/---
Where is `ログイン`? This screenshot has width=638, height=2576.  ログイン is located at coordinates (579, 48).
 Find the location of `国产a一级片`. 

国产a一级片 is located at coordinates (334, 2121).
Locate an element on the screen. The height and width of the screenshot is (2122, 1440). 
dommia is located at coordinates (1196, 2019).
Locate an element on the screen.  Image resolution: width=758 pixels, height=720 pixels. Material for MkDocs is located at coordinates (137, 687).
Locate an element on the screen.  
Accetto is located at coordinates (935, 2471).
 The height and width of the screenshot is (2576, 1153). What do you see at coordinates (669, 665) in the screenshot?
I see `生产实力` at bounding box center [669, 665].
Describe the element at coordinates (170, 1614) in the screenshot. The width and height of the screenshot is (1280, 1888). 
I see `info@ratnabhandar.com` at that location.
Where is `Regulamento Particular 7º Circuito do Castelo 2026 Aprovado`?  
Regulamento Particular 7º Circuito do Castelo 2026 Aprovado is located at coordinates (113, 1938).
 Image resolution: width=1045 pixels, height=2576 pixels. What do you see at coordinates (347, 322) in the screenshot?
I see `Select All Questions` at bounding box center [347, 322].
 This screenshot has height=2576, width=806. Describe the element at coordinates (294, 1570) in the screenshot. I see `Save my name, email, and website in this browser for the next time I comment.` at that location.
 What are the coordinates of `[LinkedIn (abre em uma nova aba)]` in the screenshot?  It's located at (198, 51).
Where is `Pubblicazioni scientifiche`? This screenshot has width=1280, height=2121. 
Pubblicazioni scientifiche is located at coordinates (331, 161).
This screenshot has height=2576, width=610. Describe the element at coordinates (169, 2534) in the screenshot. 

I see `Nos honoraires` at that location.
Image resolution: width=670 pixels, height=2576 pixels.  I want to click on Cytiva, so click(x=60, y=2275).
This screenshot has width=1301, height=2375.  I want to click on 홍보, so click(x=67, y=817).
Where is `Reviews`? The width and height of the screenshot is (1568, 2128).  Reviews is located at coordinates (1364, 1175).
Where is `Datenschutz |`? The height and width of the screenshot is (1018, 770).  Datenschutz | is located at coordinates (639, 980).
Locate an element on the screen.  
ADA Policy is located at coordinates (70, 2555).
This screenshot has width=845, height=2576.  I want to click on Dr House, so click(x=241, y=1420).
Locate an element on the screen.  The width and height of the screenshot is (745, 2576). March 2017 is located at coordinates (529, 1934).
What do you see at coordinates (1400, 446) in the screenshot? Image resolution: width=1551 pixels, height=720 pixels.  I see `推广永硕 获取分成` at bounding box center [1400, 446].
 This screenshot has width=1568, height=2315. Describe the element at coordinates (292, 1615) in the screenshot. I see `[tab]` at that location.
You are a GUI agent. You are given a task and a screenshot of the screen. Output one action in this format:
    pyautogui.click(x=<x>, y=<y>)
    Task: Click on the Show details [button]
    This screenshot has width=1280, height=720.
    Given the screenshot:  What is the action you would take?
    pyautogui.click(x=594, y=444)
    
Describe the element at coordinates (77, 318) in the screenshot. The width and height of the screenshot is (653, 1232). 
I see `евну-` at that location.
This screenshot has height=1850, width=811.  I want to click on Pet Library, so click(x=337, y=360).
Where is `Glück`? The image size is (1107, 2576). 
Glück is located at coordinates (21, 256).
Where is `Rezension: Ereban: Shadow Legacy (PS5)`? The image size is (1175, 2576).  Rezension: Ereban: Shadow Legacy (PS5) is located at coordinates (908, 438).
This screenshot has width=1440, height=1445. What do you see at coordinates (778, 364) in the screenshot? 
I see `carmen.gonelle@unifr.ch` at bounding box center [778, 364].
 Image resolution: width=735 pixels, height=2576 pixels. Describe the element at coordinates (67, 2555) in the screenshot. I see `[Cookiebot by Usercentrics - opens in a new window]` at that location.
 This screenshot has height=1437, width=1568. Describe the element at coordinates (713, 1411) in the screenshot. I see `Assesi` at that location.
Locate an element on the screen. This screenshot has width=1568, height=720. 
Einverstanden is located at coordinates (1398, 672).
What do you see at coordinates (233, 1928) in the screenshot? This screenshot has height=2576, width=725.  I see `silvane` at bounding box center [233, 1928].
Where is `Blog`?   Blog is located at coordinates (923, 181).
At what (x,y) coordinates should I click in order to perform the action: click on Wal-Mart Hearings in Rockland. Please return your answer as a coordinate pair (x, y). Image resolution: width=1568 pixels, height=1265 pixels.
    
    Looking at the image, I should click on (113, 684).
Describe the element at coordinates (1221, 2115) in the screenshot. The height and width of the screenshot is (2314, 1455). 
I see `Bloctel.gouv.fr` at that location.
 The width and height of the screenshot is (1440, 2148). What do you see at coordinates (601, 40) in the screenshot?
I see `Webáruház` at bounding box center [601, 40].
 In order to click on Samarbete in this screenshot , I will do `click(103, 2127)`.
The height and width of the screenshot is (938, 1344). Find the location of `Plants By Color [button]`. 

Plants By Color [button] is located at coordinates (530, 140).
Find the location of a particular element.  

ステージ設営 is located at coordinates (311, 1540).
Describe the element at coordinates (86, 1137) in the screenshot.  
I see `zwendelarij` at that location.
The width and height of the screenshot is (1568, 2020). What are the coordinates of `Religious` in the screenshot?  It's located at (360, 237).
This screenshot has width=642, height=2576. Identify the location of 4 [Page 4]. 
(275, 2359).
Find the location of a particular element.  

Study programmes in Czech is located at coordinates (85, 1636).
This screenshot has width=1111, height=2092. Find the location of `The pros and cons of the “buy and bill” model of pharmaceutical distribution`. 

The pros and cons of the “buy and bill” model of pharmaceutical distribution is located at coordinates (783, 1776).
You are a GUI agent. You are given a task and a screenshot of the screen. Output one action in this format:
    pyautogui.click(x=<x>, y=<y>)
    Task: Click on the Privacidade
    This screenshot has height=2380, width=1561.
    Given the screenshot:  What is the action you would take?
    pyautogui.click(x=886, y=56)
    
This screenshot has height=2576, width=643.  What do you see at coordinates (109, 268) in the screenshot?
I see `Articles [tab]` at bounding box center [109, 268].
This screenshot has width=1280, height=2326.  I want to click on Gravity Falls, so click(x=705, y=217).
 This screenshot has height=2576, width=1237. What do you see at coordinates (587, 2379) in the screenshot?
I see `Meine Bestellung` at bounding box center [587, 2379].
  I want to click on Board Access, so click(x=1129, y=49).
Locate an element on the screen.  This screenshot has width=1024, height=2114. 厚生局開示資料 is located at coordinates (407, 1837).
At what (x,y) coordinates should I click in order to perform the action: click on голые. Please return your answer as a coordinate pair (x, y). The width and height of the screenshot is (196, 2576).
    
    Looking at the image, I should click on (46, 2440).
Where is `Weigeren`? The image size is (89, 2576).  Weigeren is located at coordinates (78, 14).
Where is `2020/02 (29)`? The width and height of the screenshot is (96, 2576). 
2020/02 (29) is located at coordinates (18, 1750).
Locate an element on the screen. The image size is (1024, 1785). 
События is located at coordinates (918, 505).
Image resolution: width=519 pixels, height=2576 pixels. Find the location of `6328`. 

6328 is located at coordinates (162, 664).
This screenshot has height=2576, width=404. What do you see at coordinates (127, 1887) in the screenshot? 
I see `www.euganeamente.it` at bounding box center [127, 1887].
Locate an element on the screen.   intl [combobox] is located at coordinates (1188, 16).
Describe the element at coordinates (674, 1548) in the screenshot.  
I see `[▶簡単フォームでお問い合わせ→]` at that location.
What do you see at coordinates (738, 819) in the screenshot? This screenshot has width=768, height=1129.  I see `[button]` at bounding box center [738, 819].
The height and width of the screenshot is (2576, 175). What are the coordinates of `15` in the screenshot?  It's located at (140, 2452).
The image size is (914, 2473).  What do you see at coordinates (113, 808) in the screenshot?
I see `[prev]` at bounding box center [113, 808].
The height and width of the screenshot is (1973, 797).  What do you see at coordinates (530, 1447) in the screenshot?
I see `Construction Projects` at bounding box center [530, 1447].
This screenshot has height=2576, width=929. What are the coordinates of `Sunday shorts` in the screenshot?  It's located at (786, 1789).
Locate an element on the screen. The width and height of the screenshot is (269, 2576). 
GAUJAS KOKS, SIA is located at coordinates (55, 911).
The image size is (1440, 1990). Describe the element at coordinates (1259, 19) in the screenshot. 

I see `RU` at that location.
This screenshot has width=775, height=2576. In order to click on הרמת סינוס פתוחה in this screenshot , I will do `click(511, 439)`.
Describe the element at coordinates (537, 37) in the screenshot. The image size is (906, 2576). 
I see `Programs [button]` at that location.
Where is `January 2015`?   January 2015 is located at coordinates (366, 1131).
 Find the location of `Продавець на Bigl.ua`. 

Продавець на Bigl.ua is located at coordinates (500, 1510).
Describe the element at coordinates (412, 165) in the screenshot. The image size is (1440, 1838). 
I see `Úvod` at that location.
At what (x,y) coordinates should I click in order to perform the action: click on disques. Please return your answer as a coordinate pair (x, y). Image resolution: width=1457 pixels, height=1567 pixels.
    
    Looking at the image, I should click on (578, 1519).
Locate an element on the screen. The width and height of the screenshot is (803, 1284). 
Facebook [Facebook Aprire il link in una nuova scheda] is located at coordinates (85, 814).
\---
WHAT THE TASK REQUIRES: The lines above, from the start of the records through the one containing "This screenshot has width=1301, height=2375.", are to be printed exactly, and nothing else is to be included.

RESPONSE AREA:
Where is `ログイン`? This screenshot has width=638, height=2576.  ログイン is located at coordinates (579, 48).
 Find the location of `国产a一级片`. 

国产a一级片 is located at coordinates (334, 2121).
Locate an element on the screen. The height and width of the screenshot is (2122, 1440). 
dommia is located at coordinates (1196, 2019).
Locate an element on the screen.  Image resolution: width=758 pixels, height=720 pixels. Material for MkDocs is located at coordinates (137, 687).
Locate an element on the screen.  
Accetto is located at coordinates (935, 2471).
 The height and width of the screenshot is (2576, 1153). What do you see at coordinates (669, 665) in the screenshot?
I see `生产实力` at bounding box center [669, 665].
Describe the element at coordinates (170, 1614) in the screenshot. The width and height of the screenshot is (1280, 1888). 
I see `info@ratnabhandar.com` at that location.
Where is `Regulamento Particular 7º Circuito do Castelo 2026 Aprovado`?  
Regulamento Particular 7º Circuito do Castelo 2026 Aprovado is located at coordinates (113, 1938).
 Image resolution: width=1045 pixels, height=2576 pixels. What do you see at coordinates (347, 322) in the screenshot?
I see `Select All Questions` at bounding box center [347, 322].
 This screenshot has height=2576, width=806. Describe the element at coordinates (294, 1570) in the screenshot. I see `Save my name, email, and website in this browser for the next time I comment.` at that location.
 What are the coordinates of `[LinkedIn (abre em uma nova aba)]` in the screenshot?  It's located at (198, 51).
Where is `Pubblicazioni scientifiche`? This screenshot has width=1280, height=2121. 
Pubblicazioni scientifiche is located at coordinates (331, 161).
This screenshot has height=2576, width=610. Describe the element at coordinates (169, 2534) in the screenshot. 

I see `Nos honoraires` at that location.
Image resolution: width=670 pixels, height=2576 pixels.  I want to click on Cytiva, so click(x=60, y=2275).
This screenshot has width=1301, height=2375.  I want to click on 홍보, so click(x=67, y=817).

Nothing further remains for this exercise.